Let us specify some cases when the equations of motion of a rigid body in a flow of particles \((10)\) possess the additional integral.

Euler–Poinsot case. Suppose that the surface of the body is centrally symmetric and the center of symmetry coincides with the suspension point. Then, Eqs. \((10)\) admit the integral \(J_{3}=\left(\mathbb{J}\boldsymbol{\omega}\cdot\mathbb{J}\boldsymbol{\omega}\right)\). In this case the problem is completely integrable and coincides with the Euler–Poinsot problem.

Case of axial symmetry. Suppose that the body is dynamically symmetric, that is, for instance, the condition \(A_{1}=A_{2}\) is met. Also, suppose that the surface of the body is centrally symmetric and the center of symmetry lies on the axis \(Ox_{3}\). Then, the equations of motion admit the first integral \(J_{3}=\omega_{3}={\rm const}\). This case is similar to the Lagrange case.
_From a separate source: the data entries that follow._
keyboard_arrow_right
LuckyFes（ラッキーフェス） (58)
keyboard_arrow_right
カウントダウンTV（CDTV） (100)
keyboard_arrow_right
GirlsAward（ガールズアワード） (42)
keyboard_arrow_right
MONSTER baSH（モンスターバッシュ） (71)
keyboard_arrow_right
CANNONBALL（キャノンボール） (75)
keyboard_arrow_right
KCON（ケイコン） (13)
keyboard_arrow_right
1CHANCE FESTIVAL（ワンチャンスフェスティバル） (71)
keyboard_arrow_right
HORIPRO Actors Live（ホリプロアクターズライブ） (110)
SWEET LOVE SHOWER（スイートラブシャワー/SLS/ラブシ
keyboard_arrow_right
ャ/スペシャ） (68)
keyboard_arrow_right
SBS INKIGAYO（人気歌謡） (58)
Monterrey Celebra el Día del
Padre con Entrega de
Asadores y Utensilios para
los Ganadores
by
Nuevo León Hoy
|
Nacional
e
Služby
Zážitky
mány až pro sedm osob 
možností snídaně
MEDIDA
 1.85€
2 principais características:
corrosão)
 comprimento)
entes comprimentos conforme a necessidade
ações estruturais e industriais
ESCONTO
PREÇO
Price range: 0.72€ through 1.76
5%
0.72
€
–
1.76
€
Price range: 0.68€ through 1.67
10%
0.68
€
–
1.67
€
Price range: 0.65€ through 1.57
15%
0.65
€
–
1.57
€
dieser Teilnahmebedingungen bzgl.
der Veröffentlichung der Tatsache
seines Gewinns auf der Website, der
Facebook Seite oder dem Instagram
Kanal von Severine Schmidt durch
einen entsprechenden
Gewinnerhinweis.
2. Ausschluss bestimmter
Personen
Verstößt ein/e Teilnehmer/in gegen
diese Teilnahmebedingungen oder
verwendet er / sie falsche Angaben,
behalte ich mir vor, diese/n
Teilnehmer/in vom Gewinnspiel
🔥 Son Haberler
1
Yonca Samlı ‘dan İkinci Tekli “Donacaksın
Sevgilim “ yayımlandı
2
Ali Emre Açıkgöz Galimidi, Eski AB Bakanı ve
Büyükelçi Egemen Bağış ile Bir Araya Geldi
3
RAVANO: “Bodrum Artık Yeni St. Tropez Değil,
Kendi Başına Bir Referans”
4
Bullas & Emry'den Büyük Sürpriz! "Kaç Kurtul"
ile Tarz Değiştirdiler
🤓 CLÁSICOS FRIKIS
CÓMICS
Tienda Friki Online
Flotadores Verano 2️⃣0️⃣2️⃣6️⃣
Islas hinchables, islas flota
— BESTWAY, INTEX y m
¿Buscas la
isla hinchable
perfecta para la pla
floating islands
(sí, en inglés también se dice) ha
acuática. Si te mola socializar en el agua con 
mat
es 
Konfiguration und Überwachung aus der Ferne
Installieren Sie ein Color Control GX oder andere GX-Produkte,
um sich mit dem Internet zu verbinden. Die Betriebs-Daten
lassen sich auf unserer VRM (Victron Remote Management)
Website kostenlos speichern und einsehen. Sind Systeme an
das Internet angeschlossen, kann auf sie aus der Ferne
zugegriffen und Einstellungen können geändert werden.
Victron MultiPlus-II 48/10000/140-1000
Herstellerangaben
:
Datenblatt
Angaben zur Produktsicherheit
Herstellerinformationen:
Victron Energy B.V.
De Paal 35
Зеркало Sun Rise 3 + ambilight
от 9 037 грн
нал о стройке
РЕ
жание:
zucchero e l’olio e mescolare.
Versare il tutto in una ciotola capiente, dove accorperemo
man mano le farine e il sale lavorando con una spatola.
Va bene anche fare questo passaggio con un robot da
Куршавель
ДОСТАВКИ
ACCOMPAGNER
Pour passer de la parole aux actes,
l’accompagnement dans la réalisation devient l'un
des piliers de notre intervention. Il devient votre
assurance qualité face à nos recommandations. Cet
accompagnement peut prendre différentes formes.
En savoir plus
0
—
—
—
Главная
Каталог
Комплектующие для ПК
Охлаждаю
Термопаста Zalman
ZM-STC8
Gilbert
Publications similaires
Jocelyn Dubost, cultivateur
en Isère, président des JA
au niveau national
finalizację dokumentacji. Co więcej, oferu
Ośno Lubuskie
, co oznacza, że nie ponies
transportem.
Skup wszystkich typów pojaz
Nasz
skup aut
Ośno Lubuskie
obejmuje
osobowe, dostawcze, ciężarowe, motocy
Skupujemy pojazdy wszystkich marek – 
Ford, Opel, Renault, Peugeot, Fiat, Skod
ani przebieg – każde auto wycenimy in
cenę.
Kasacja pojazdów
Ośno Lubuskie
Analogs of Hess case. 1. Suppose that the surface of the body is centrally symmetric and the center of symmetry and the moments of inertia are such that the conditions are valid:

$$A_{1}<A_{2}<A_{3},\quad\sqrt{\frac{1}{A_{1}}-\frac{1}{A_{2}}}\,c_{3}\mp\sqrt{\frac{1}{A_{2}}-\frac{1}{A_{3}}}\,c_{1}=0,\quad c_{2}=0.$$

Then, the equations of motion admit the partial integral

$$J_{3}=\sqrt{\frac{1}{A_{1}}-\frac{1}{A_{2}}}\,A_{1}\omega_{1}\pm\sqrt{\frac{1}{A_{2}}-\frac{1}{A_{3}}}\,A_{3}\omega_{3}=0.$$

(22)

2. Suppose that the surface of the body is axisymmetric and the axis of symmetry is determined by the vector \({\boldsymbol{\alpha}}=(\alpha_{1},\,\alpha_{2},\) \(\alpha_{3})\) and includes the fixed point. Then, if the moment of inertia and the components of the vector \({\boldsymbol{\alpha}}\) satisfy the conditions

$$A_{1}<A_{2}<A_{3},\quad\sqrt{\frac{1}{A_{1}}-\frac{1}{A_{2}}}\,\alpha_{3}\mp\sqrt{\frac{1}{A_{2}}-\frac{1}{A_{3}}}\,\alpha_{1}=0,\quad\alpha_{2}=0,$$

then the equations of motion admit the partial integral \((22)\).

Thus, in the considered mechanical system we have succeeded to detect particularly interesting dynamic properties.